The response must consist of the lines below from the one with "the time. At" through the one with "when you convert another retirement account", exactly as they appear and with both ends kept.
-*-
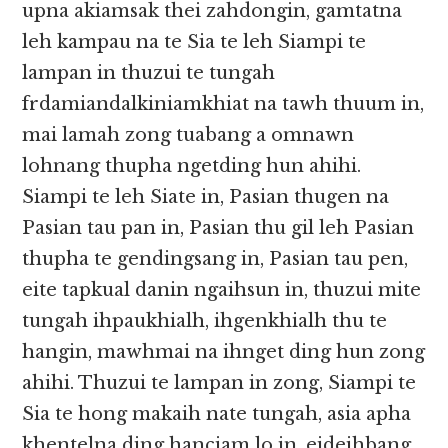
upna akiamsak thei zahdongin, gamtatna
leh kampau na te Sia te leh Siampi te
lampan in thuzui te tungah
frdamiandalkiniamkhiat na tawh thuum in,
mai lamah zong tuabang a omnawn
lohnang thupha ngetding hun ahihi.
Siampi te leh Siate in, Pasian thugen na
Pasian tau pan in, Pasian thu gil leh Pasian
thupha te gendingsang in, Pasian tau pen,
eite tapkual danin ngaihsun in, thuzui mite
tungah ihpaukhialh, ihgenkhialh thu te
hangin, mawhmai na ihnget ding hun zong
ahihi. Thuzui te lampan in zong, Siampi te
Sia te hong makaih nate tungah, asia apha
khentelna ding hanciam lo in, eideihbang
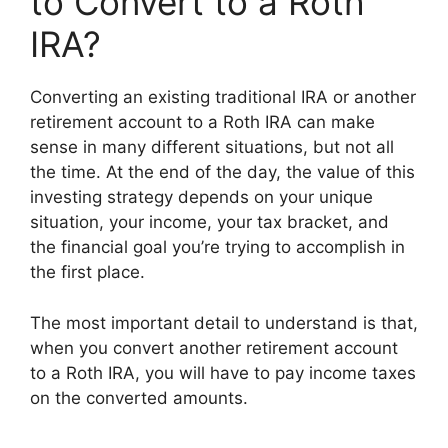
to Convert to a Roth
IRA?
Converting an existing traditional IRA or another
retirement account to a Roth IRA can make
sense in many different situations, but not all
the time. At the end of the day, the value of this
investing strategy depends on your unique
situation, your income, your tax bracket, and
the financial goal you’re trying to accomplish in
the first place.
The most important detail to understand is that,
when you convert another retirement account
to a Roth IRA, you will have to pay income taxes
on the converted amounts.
-*-
• [OUTPUT OF THE TASK]:
the time. At the end of the day, the value of this
investing strategy depends on your unique
situation, your income, your tax bracket, and
the financial goal you’re trying to accomplish in
the first place.
The most important detail to understand is that,
when you convert another retirement account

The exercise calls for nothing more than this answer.